(What to do): Work out how many lines of the listing below hold the word "Vollmer", and give that number only.
-------
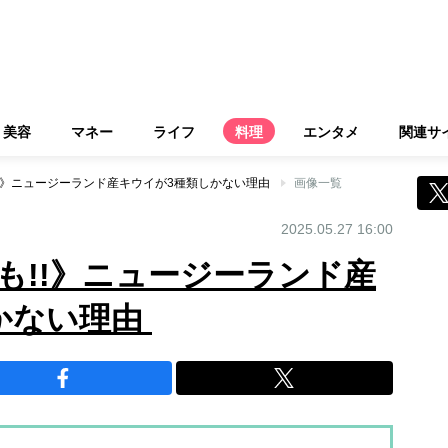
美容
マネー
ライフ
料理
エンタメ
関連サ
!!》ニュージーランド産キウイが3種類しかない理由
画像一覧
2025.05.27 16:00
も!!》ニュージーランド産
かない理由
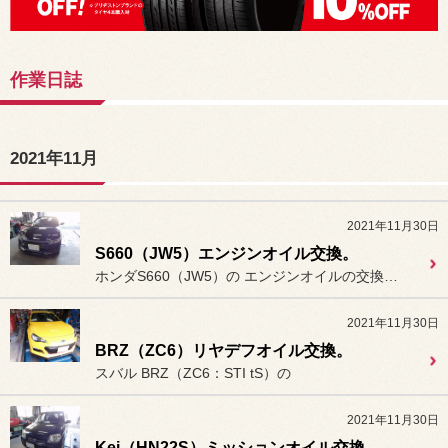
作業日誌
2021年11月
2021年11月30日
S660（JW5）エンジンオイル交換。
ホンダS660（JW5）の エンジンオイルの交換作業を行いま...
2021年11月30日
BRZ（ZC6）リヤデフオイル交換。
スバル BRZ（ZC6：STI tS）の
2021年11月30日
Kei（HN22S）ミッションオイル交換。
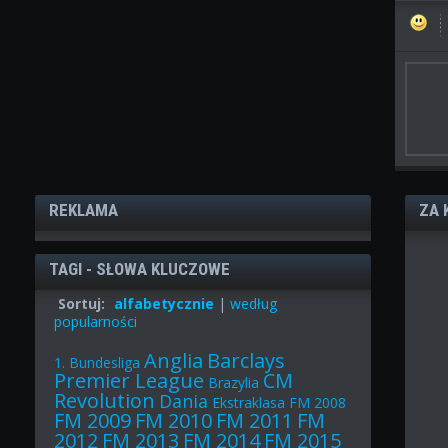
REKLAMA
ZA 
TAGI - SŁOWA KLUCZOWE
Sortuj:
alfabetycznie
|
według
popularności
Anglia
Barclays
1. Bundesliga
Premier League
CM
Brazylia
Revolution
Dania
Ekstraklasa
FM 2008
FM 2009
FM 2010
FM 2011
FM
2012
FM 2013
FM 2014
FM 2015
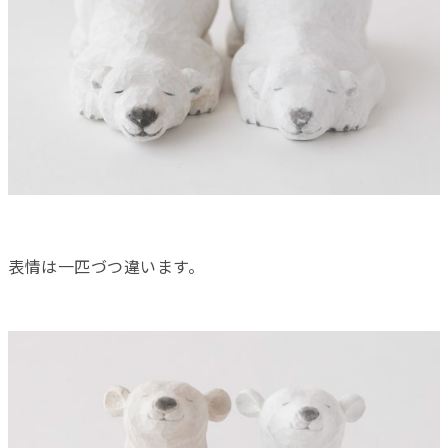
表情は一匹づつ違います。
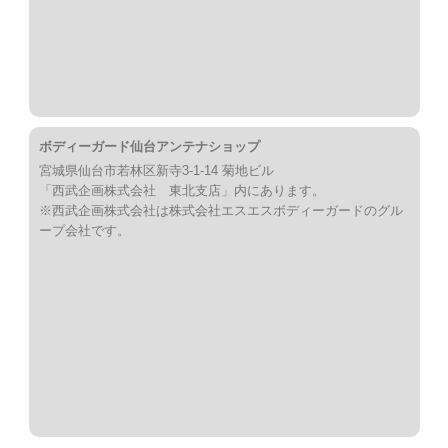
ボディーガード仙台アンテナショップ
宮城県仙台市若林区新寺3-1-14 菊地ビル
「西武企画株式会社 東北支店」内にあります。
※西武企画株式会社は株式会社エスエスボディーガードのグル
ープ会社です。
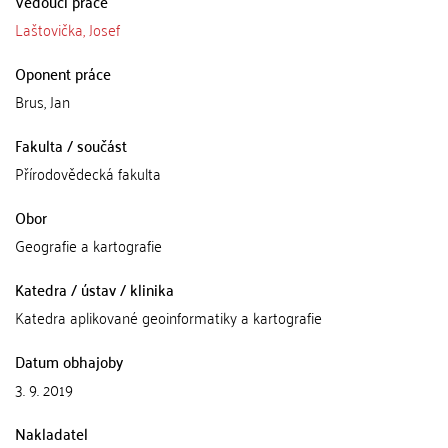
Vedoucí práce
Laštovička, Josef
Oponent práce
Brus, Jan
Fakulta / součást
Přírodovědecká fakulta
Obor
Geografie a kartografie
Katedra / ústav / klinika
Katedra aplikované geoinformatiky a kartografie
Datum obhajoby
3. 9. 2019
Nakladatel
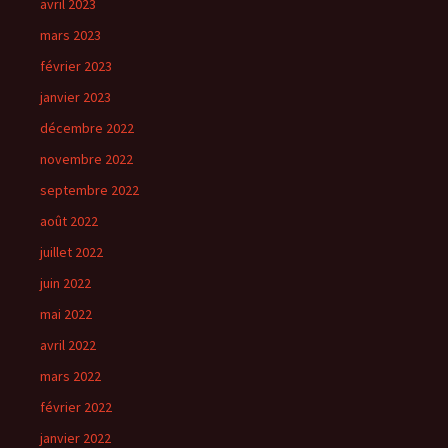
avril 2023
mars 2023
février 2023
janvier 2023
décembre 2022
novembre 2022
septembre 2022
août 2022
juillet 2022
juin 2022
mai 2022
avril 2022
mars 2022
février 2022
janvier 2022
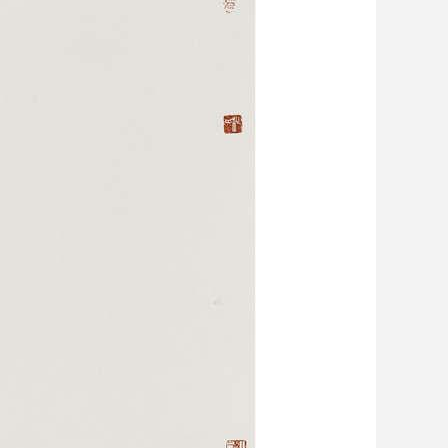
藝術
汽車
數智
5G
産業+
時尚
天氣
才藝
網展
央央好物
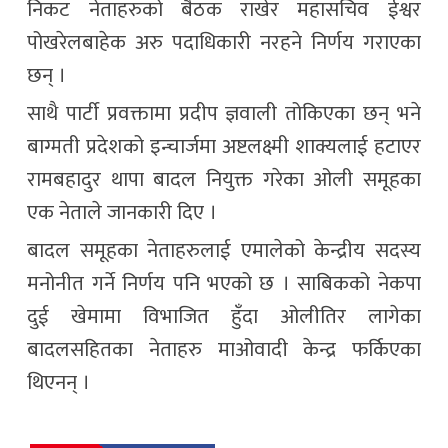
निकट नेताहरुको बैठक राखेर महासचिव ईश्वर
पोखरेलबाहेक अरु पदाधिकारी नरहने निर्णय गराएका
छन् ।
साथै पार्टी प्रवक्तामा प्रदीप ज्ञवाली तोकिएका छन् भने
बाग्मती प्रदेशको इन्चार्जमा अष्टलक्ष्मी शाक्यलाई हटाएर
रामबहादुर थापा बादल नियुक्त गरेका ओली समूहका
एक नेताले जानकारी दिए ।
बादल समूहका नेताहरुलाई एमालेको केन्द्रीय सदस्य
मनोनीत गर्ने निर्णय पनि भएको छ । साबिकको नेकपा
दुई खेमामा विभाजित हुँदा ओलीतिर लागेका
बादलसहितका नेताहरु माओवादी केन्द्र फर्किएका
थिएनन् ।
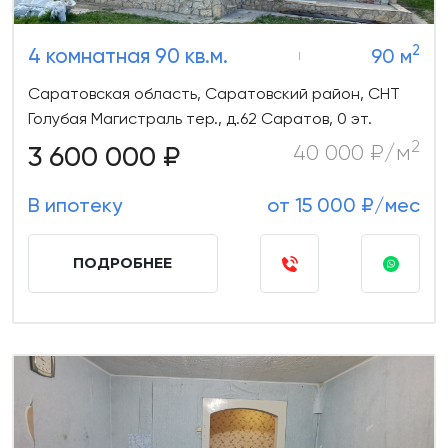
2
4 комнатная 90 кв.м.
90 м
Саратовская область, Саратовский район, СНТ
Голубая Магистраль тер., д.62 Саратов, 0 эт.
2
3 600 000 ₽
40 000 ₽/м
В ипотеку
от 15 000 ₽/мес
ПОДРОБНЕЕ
-------
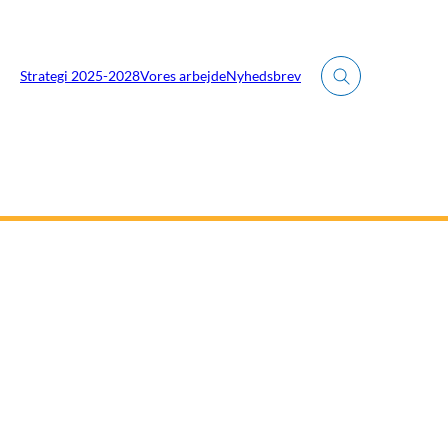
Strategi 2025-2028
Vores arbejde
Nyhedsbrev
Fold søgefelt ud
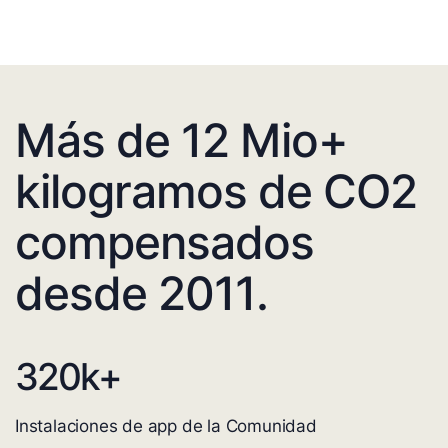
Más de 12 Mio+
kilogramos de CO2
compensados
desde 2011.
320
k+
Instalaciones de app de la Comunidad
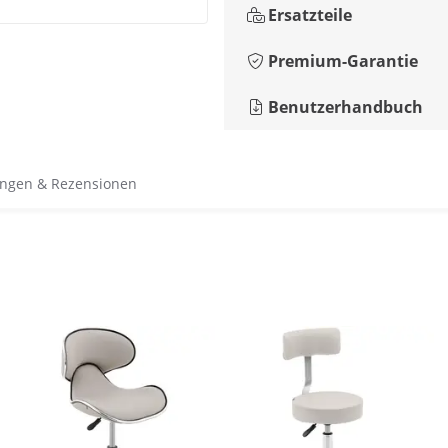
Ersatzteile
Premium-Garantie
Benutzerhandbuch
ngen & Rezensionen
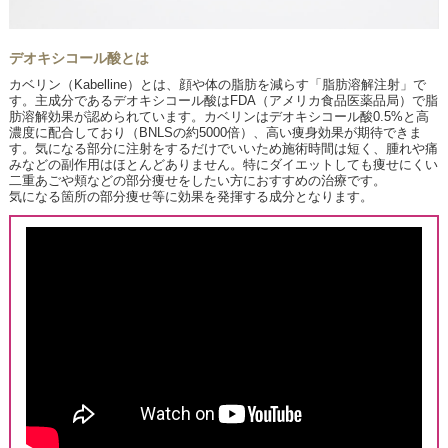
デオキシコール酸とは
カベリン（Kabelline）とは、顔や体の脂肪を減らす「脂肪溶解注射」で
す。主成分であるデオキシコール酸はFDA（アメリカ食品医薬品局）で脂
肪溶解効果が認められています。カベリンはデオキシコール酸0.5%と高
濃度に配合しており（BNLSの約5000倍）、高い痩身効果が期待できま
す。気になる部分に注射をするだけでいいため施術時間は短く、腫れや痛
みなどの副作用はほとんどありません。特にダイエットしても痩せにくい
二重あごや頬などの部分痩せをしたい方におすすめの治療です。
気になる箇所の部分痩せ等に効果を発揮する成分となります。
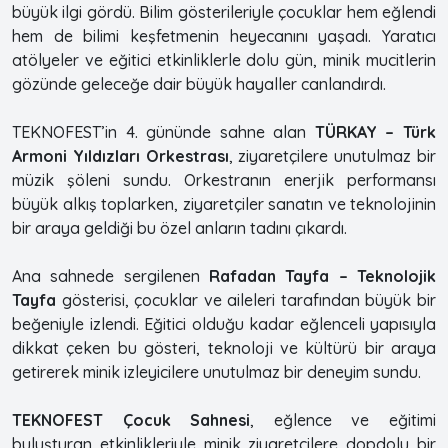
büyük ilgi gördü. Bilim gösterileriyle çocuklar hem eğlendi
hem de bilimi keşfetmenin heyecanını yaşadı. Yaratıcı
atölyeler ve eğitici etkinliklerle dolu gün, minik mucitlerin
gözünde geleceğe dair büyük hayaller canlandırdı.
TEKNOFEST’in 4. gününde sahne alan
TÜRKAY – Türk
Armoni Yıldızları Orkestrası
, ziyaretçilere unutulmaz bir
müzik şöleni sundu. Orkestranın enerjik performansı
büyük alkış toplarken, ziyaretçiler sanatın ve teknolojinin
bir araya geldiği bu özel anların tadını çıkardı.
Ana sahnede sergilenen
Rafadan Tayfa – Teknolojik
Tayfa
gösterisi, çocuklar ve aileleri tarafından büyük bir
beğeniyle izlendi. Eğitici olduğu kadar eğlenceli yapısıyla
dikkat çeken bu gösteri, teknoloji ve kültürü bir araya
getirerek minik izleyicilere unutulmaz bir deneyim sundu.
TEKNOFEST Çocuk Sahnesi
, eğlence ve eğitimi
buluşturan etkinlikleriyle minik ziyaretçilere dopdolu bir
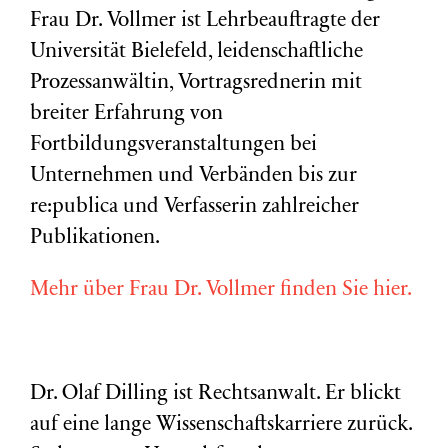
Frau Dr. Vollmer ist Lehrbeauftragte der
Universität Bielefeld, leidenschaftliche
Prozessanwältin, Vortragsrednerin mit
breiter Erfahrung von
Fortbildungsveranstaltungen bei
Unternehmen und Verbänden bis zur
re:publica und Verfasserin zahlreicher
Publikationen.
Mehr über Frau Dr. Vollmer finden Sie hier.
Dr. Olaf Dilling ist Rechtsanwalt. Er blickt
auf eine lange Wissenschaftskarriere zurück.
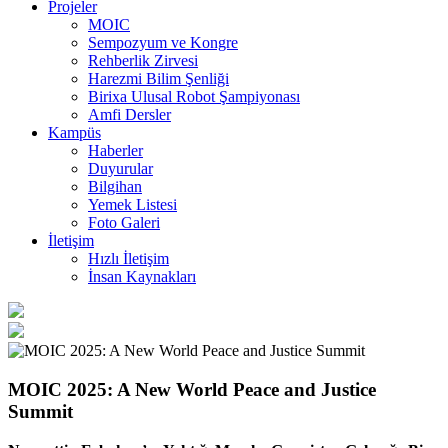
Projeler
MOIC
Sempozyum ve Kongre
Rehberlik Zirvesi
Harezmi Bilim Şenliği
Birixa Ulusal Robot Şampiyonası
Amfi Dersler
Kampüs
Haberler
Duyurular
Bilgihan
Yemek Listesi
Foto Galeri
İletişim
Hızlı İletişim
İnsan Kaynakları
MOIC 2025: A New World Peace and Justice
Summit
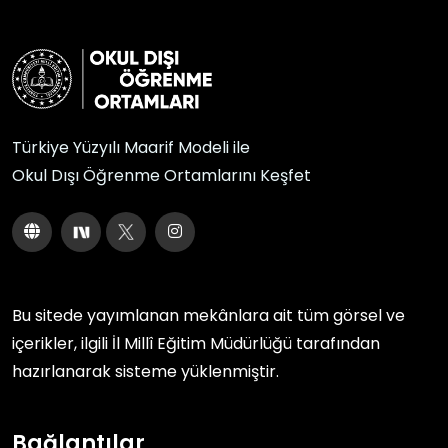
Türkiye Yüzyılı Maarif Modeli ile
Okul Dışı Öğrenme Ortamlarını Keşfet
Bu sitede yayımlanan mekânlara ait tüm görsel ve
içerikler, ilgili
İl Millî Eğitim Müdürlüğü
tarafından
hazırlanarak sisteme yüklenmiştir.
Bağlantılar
-------
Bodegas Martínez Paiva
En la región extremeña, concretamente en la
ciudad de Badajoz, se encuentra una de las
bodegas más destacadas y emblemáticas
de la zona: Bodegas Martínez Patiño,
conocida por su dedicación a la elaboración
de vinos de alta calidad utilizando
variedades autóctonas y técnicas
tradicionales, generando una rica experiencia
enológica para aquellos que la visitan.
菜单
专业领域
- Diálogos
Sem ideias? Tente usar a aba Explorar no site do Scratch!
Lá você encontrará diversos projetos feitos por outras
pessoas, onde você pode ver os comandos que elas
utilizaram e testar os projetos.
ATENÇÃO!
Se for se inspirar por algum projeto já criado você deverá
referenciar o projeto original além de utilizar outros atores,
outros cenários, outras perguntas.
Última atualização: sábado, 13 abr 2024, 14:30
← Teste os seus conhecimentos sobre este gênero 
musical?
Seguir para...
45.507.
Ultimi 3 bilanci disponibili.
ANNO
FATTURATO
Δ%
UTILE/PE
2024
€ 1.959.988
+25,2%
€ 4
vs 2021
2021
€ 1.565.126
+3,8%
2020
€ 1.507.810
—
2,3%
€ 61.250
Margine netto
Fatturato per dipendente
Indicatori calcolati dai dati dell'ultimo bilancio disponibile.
-------
(Answer for the task): 2